Wall Street Journal managing editor Marcus Brauchli sent out the following e-mail message Friday afternoon:
“I’m pleased to announce the elevation of two editors to new jobs that will strengthen and focus our coverage in two areas of central importance to readers, real estate and economics.
“Connie Mitchell Ford, New York-based economics editor, will become the paper’s real-estate and property bureau chief. While Connie already has had considerable responsibility for real-estate coverage from New York, she now will manage a national team of reporters dedicated to the subject. All of our reporting on commercial real estate and housing, as well as the financial and personal-finance aspects of the property business, will fall into Connie’s domain. That means she will guide the coverage that fills our Property Report pages, as well as the mortgage and real-estate coverage for Personal Journal. She also will oversee enhanced real-estate coverage at WSJ.com, working closely with and his colleagues.
“In addition to the property reporters based in New York, Connie will supervise the Journal’s real-estate reporters in Pittsburgh, Houston and Los Angeles, and contributors in Chicago and Europe.

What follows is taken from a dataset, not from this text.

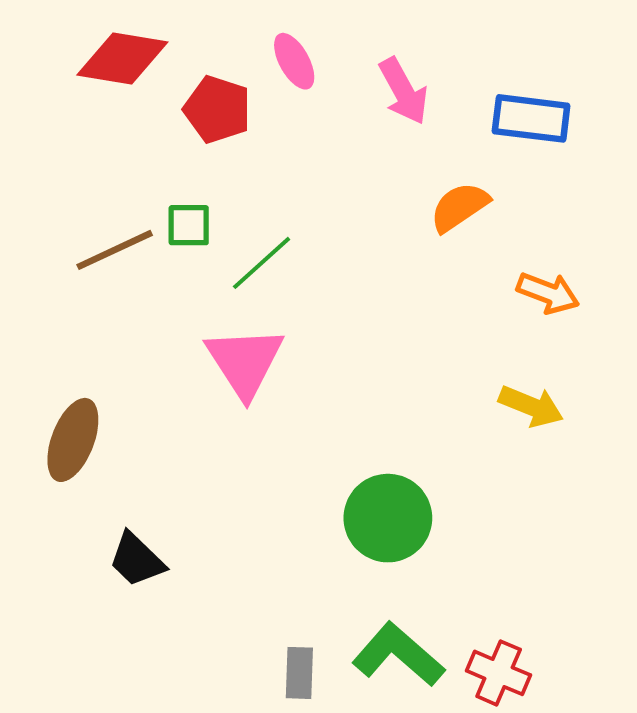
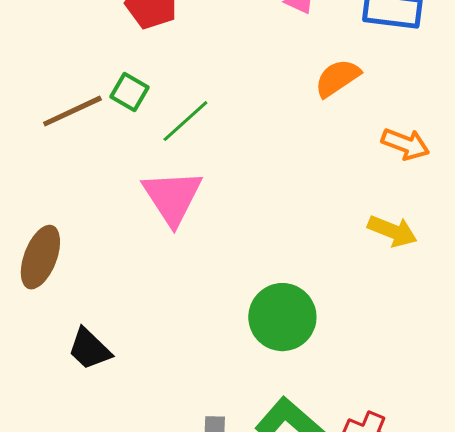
green square: (189, 225) -> (129, 92), turned 30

“David Wessel, deputy Washington bureau chief, also will take on a new role, becoming the Journal’s global economics editor. In addition to his current responsibilities overseeing coverage of the Fed, he will be responsible for overseeing our daily coverage of the macro economy, global trade and economic trends, the European Central Bank, the IMF and the World Bank and the Outlook column. He also will continue write his widely read weekly column, Capital.
“David has worked closely with Fed reporter Greg Ip to create the terrific new ‘Real Time Economics’ section of WSJ.com. Working with Alan’s team, they will explore other ways to deliver our authoritative and distinctive economics coverage online.
“In addition to the economy reporters based in Washington, David’s team will include reporters in New York, Europe and Asia.
“Connie has been the Journal’s New York-based economics editor since 1994 and has overseen the property group since 2005. Before that, she was a reporter covering banking, the bond market, small business, corporate finance and the business of Wall Street. Before joining the Journal, Connie worked as an economist. She holds a B.S. in journalism from the University of Maryland at College Park and an M.A. in economics from the State University of New York at Stony Brook.
“David has been a deputy Washington bureau chief since 2002. Before that, he was our Berlin bureau chief and a correspondent in Washington and Boston. Before joining the Journal in 1984, he worked for the Boston Globe, the Hartford Courant and the Middletown, Conn., Press. He has shared in two Pulitzer Prizes, one for a Boston Globe series on the persistence of racism in Boston, and the other in 2002 for our series on corporate wrong-doing. He is a graduate of Haverford College and was a 1981 Knight Bagehot Fellow at Columbia University.
“These assignments will take effect in September, and both David and Connie will report to Deputy Managing Editor Bill Grueskin. Please join me in congratulating Connie and David on their new assignments.”